Add Database Migration

cd backend/migrations
./create_migration.sh description_of_change
# Edit versions/XXX_description_of_change.sql (use idempotent SQL)
docker compose down -v && docker compose up -d
docker logs openguardrails-admin | grep -i migration
git add backend/migrations/versions/XXX_description_of_change.sql
git commit -m "Add migration: description of change"

NEVER: Manually modify schema, require manual SQL, edit existing migrations ALWAYS: Use migrations, test from clean state, use idempotent SQL (IF EXISTS)

Troubleshooting

Deployment fails:

  1. Check PostgreSQL: docker logs openguardrails-postgres
  2. Check migrations: docker logs openguardrails-admin | grep -i migration
  3. Check health: docker ps
  4. Reset: docker compose down -v && docker system prune -f && docker compose up -d

Common issues:

  • PostgreSQL not ready → healthcheck in docker-compose.yml
  • Migration failed → SQL syntax error
  • Port conflicts → check 3000,5000,5001,5002,54321 available

FAQs

Q: Won't migrations run multiple times with 58 workers? A: NO. Migrations run at container level (once), before uvicorn forks workers. Only admin runs migrations; detection/proxy skip.
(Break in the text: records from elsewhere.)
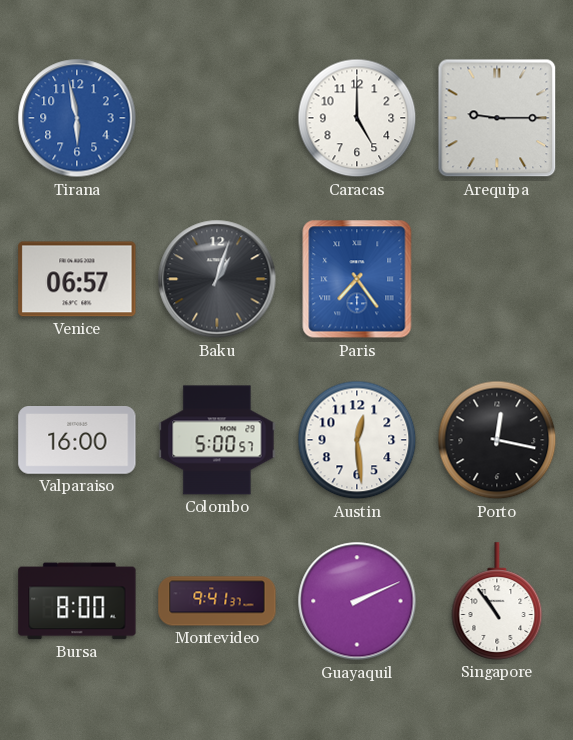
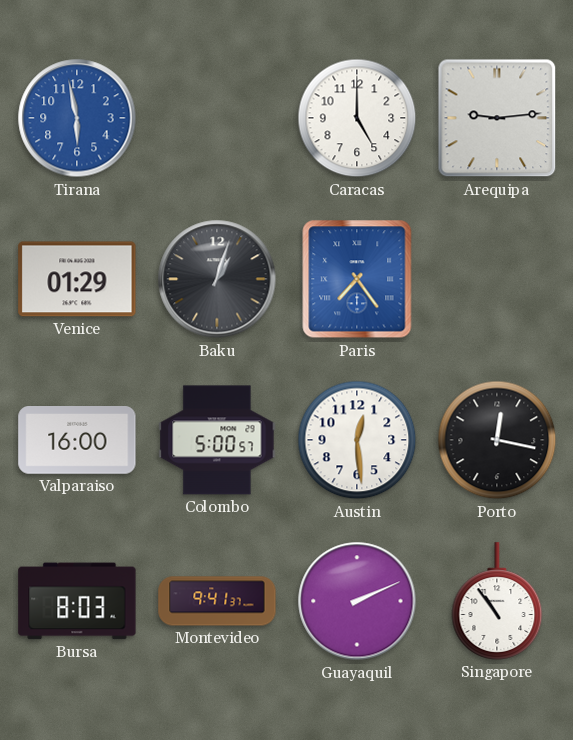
Arequipa: 9:15 -> 9:14
Venice: 06:57 -> 01:29
Bursa: 8:00 -> 8:03
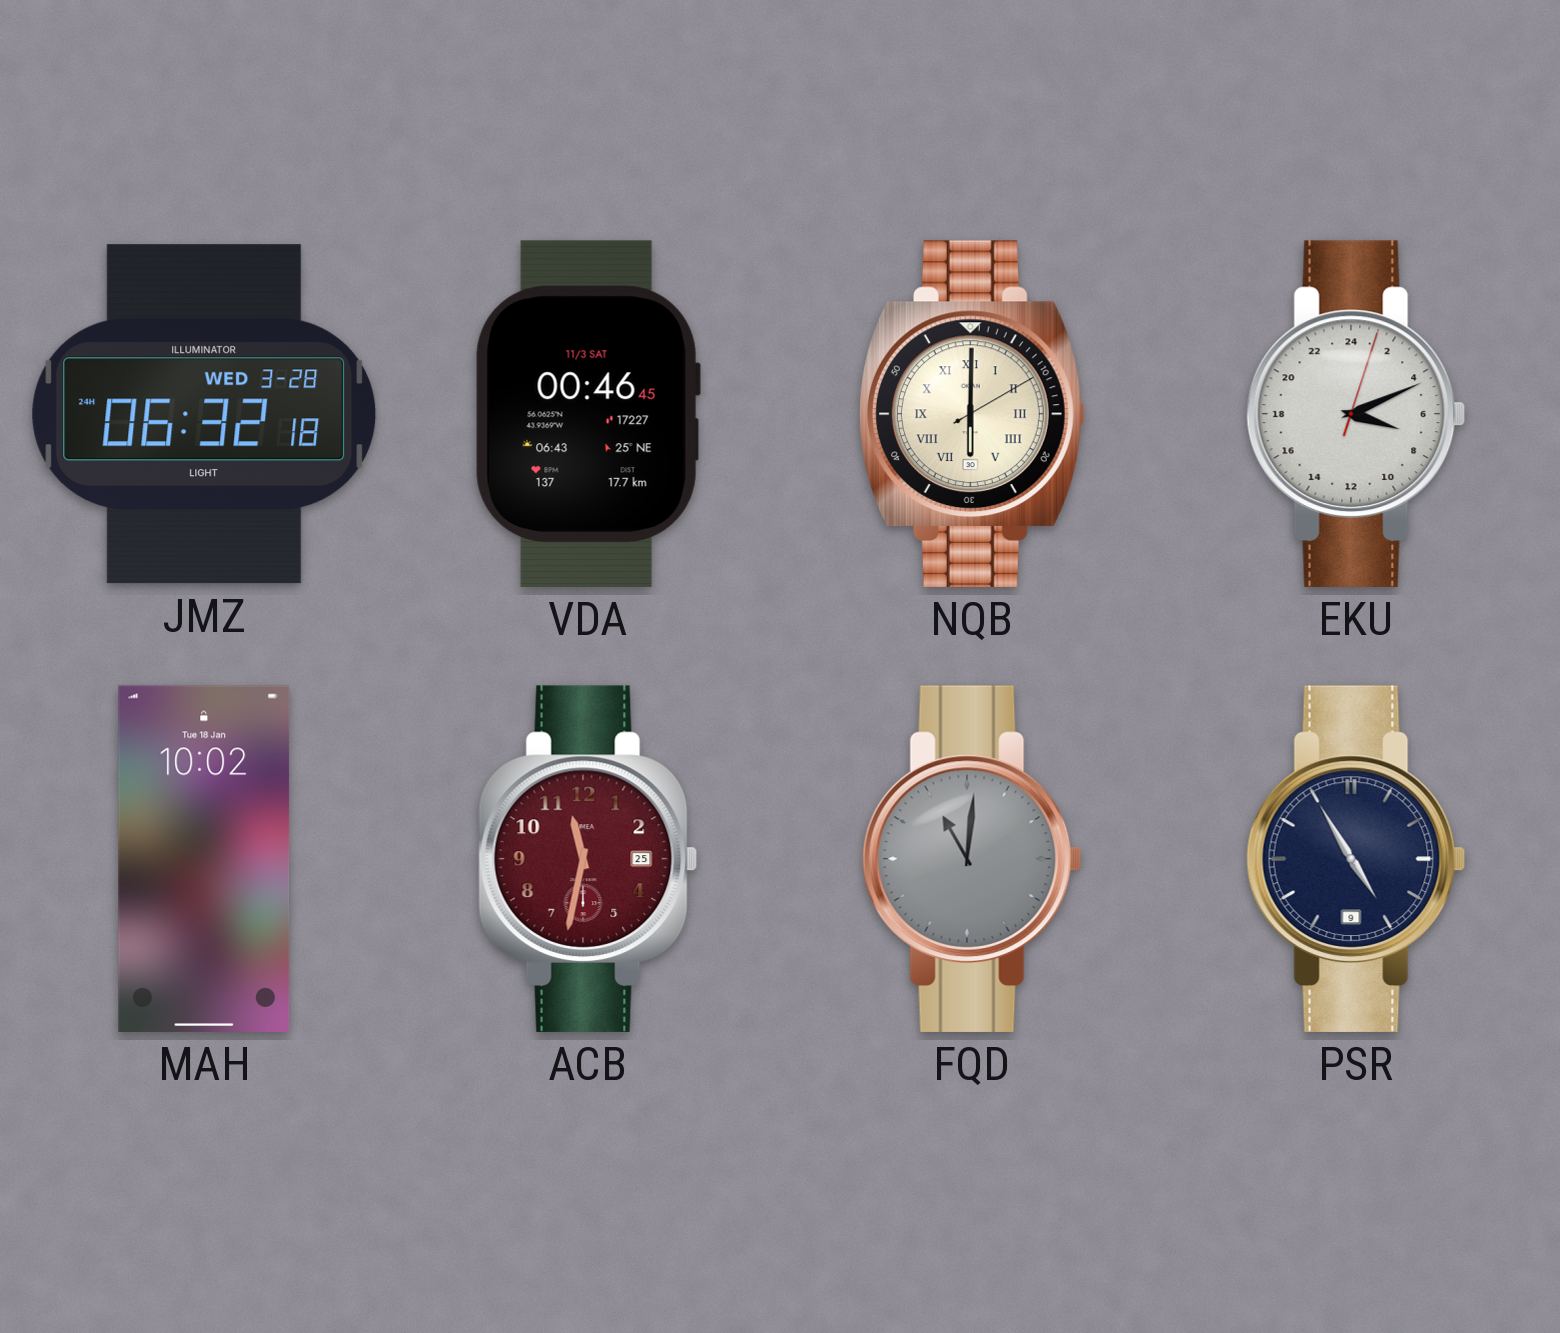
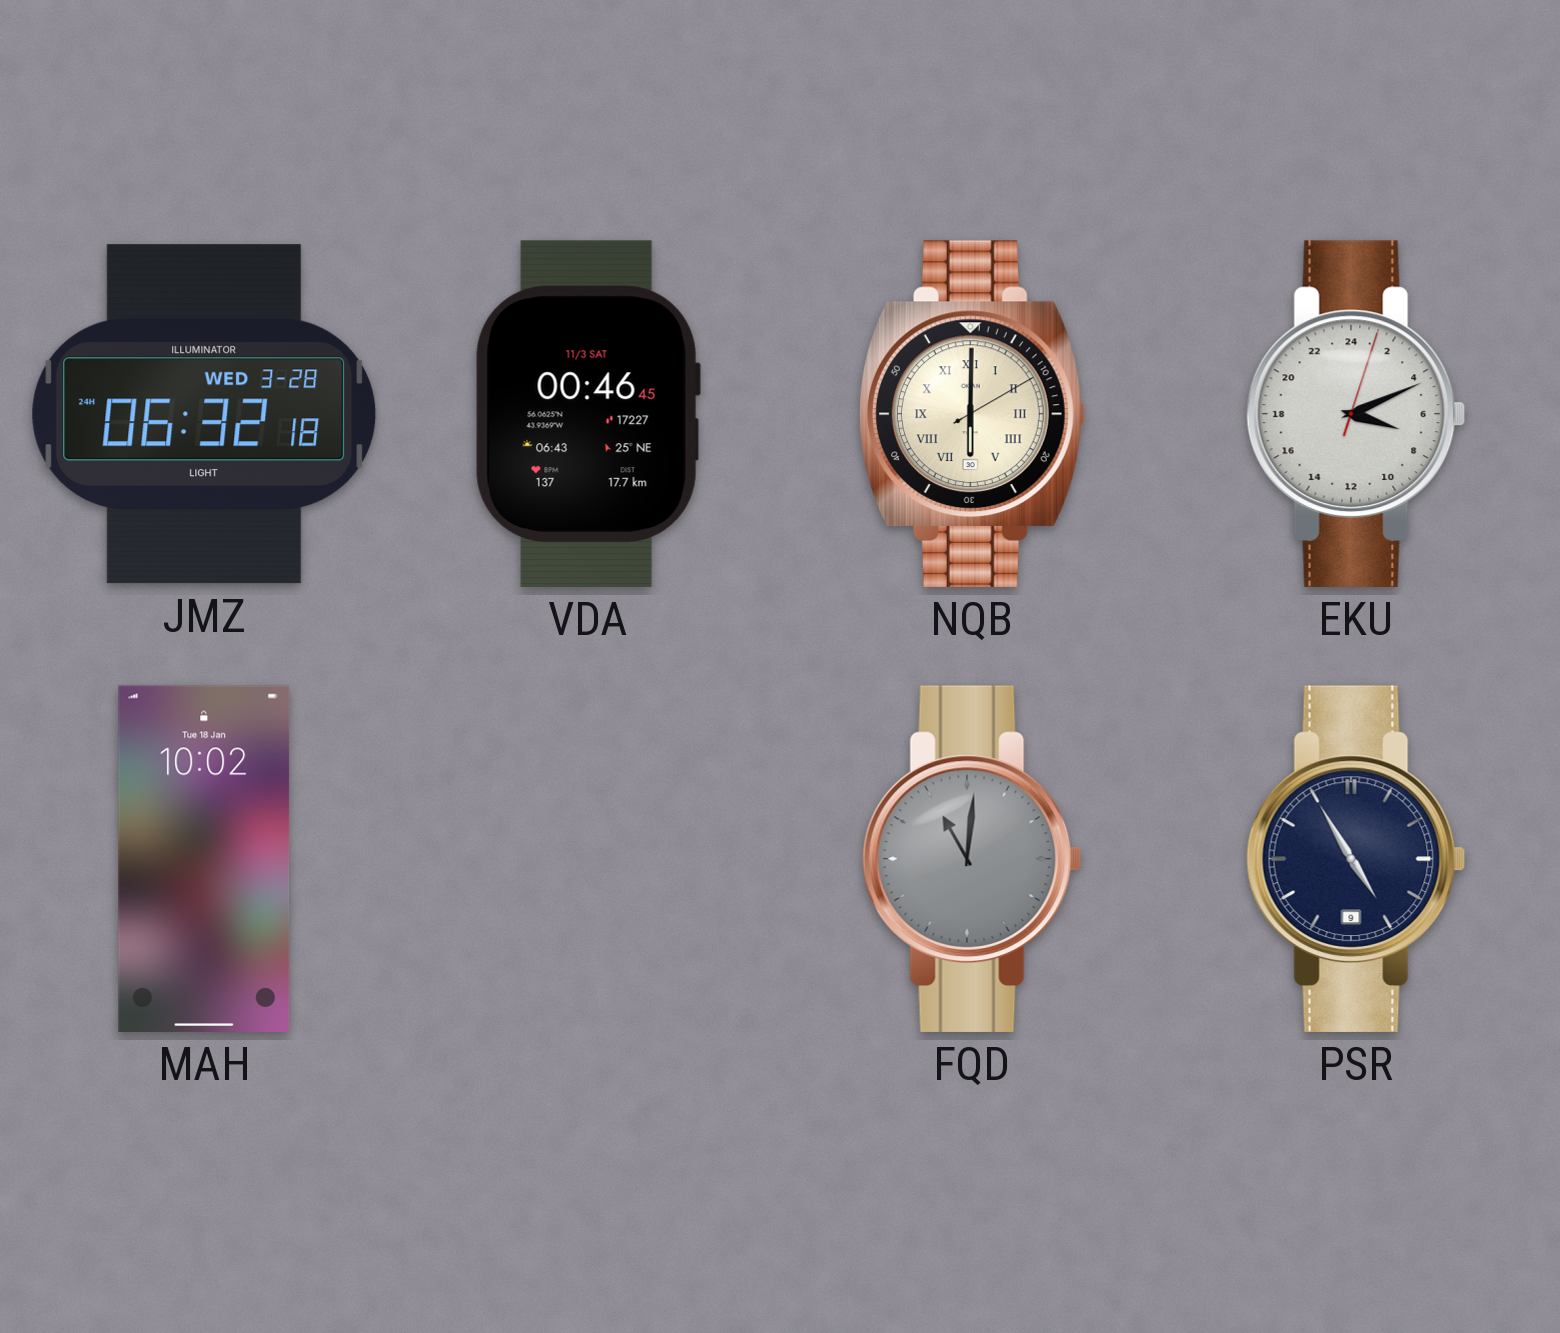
ACB: 11:32 -> none
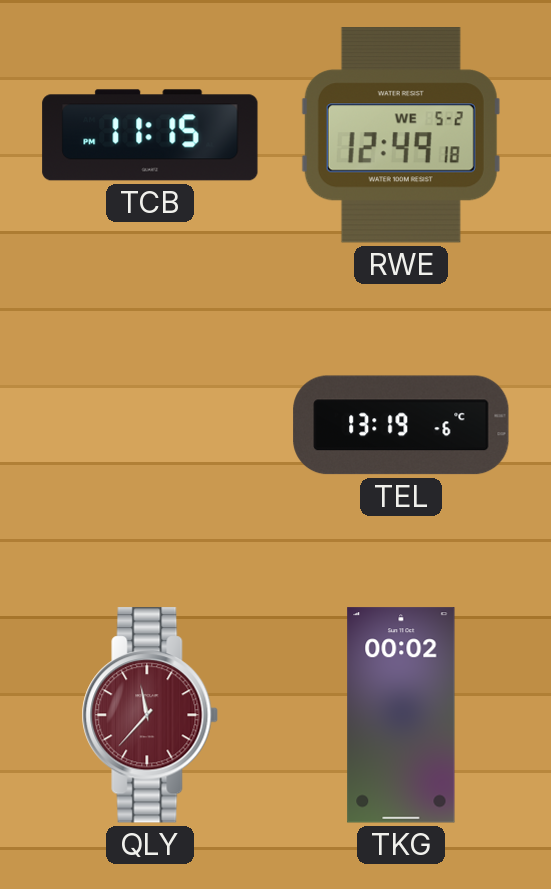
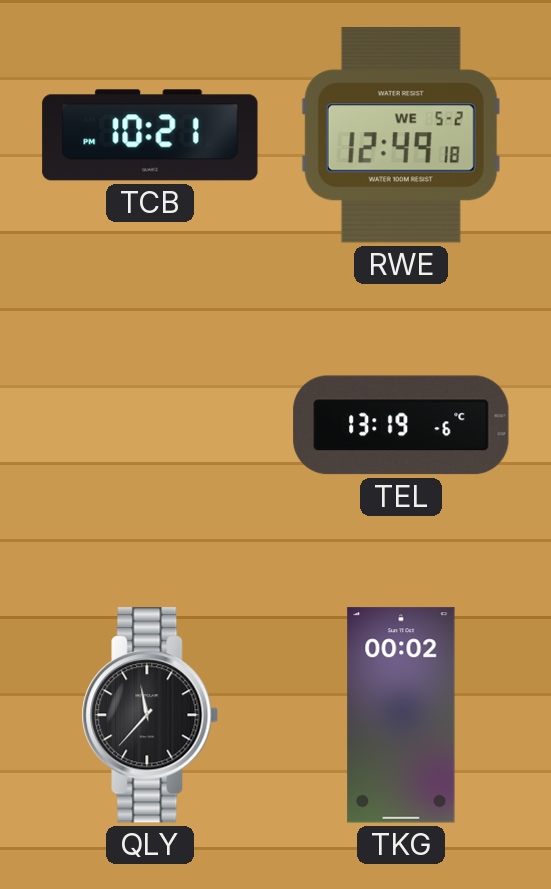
TCB: 11:15 -> 10:21
QLY dial: burgundy -> black
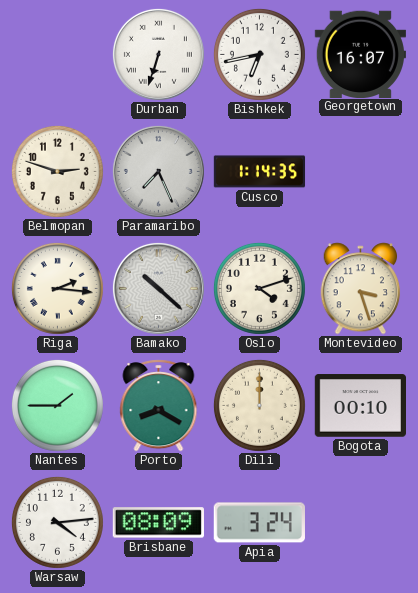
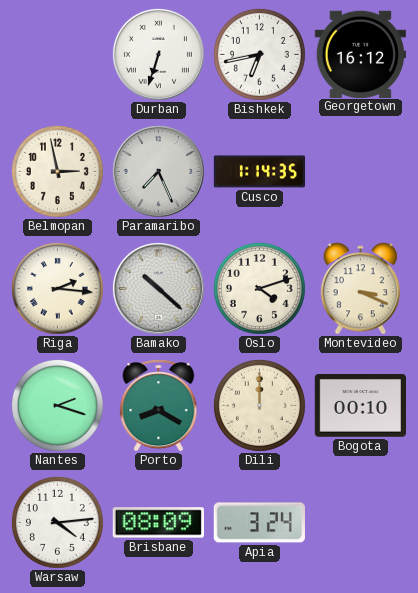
Georgetown: 16:07 -> 16:12
Belmopan: 2:48 -> 2:58
Montevideo: 3:27 -> 3:19
Nantes: 1:45 -> 2:18
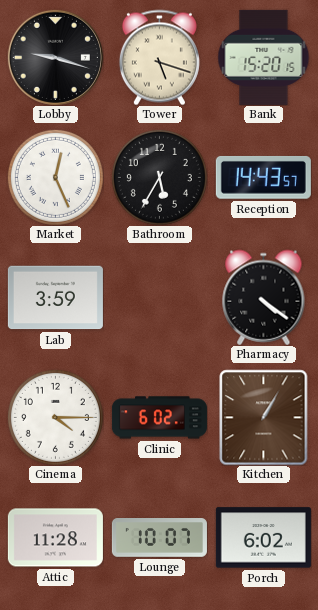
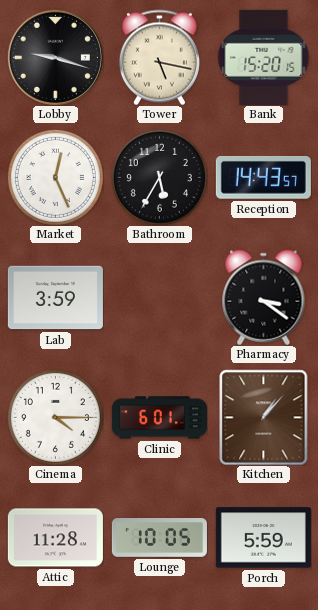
Tower: 5:18 -> 5:17
Pharmacy: 4:21 -> 3:21
Clinic: 6:02 -> 6:01
Kitchen: 1:05 -> 1:07
Lounge: 10:07 -> 10:05
Porch: 6:02 -> 5:59
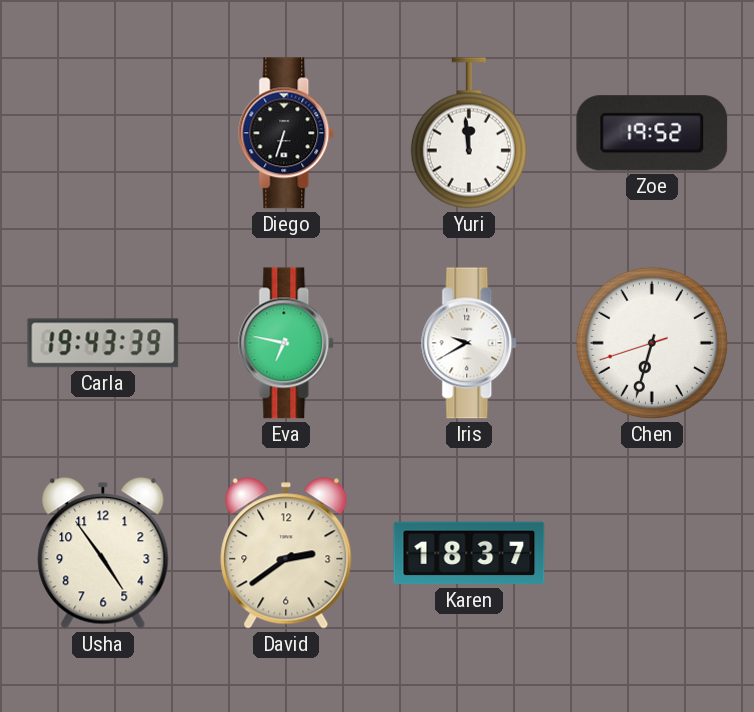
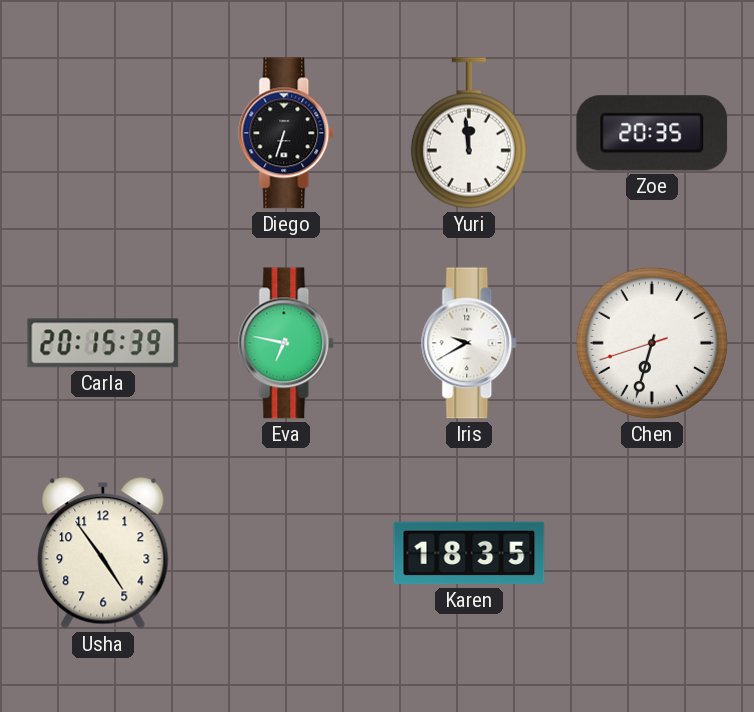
Zoe: 19:52 -> 20:35
Carla: 19:43 -> 20:15
David: 2:39 -> none
Karen: 18:37 -> 18:35
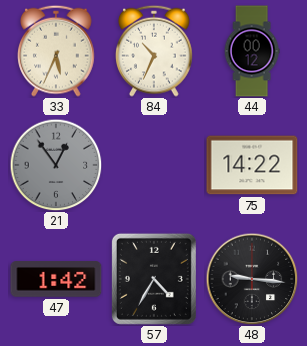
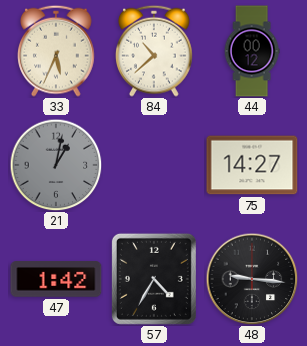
84: 10:34 -> 10:38
21: 12:54 -> 1:02
75: 14:22 -> 14:27
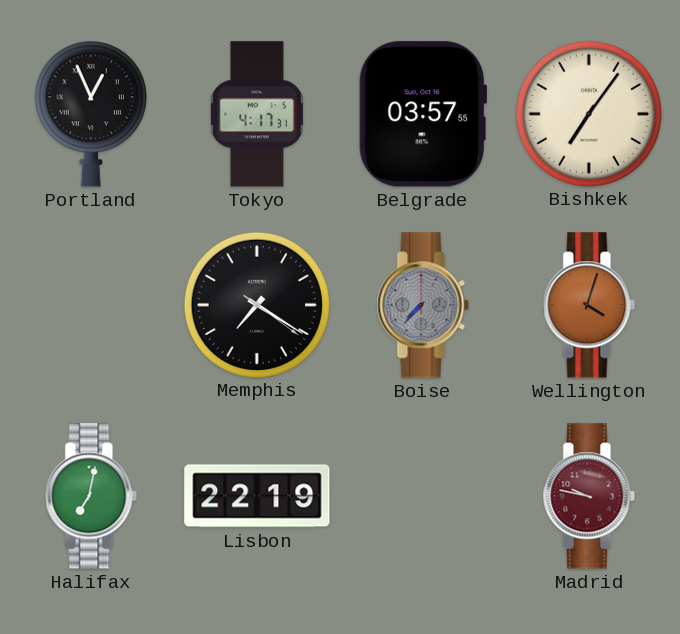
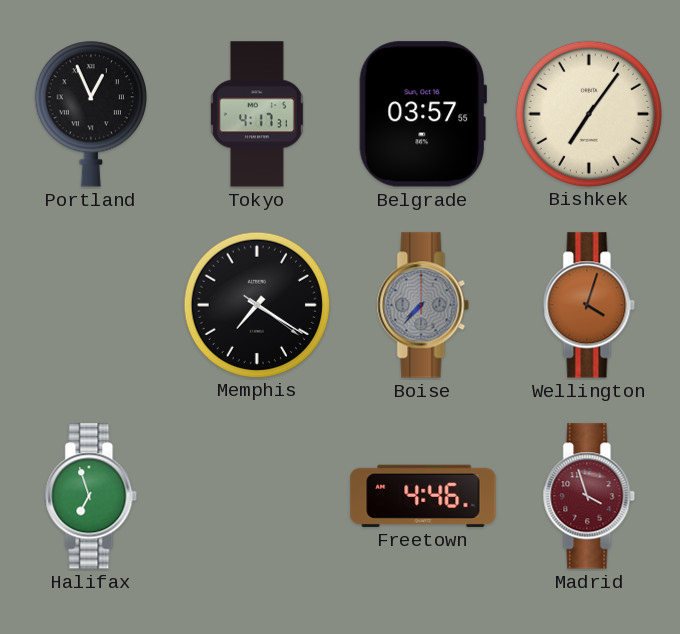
Halifax: 7:02 -> 6:57
Lisbon: 22:19 -> none
Freetown: none -> 4:46
Madrid: 9:47 -> 3:57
Q: Can I use RESET_DATABASE_ON_STARTUP? A: NO. Deprecated. Use migrations (no data loss).

Q: Do I need to run migrations manually? A: NO. Automatic on docker compose up -d.

Q: Can I change worker count? A: YES. Safe. Migrations unaffected (run once per container, not per worker).

Dependencies

Backend: FastAPI, SQLAlchemy, Pydantic, Uvicorn, PostgreSQL, OpenAI SDK, Pillow, PyJWT Frontend: React 18, Ant Design, React Router, i18next, Axios, Vite

Caching & Performance

  • Auth cache (1h TTL)
  • Keyword cache (5m TTL)
  • Risk config cache (5m TTL)
  • Template cache (5m TTL)
  • Rate limiting (per-tenant, global concurrent limits)

Security

  • bcrypt password hashing
  • JWT expiration
  • Secure API key generation
  • SQLAlchemy ORM (SQL injection protection)
  • CORS configured
  • Rate limiting
  • Multi-tenant isolation

Last Updated: 2026-01-06 Generated for: AI assistants to quickly understand OpenGuardrails architecture.